Word-for-word reproduction, images excluded: copy every entry below.

Dataset entries START

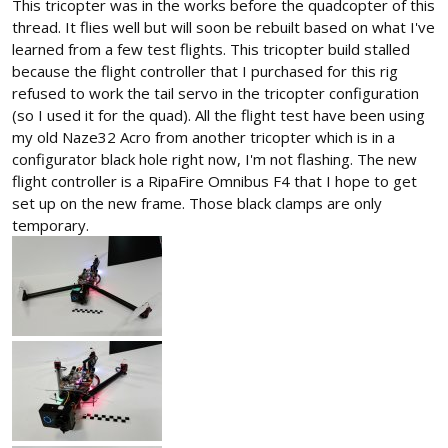
This tricopter was in the works before the quadcopter of this
thread. It flies well but will soon be rebuilt based on what I've
learned from a few test flights. This tricopter build stalled
because the flight controller that I purchased for this rig
refused to work the tail servo in the tricopter configuration
(so I used it for the quad). All the flight test have been using
my old Naze32 Acro from another tricopter which is in a
configurator black hole right now, I'm not flashing. The new
flight controller is a RipaFire Omnibus F4 that I hope to get
set up on the new frame. Those black clamps are only
temporary.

Dataset entries END

### Task result:
This tricopter was in the works before the quadcopter of this
thread. It flies well but will soon be rebuilt based on what I've
learned from a few test flights. This tricopter build stalled
because the flight controller that I purchased for this rig
refused to work the tail servo in the tricopter configuration
(so I used it for the quad). All the flight test have been using
my old Naze32 Acro from another tricopter which is in a
configurator black hole right now, I'm not flashing. The new
flight controller is a RipaFire Omnibus F4 that I hope to get
set up on the new frame. Those black clamps are only
temporary.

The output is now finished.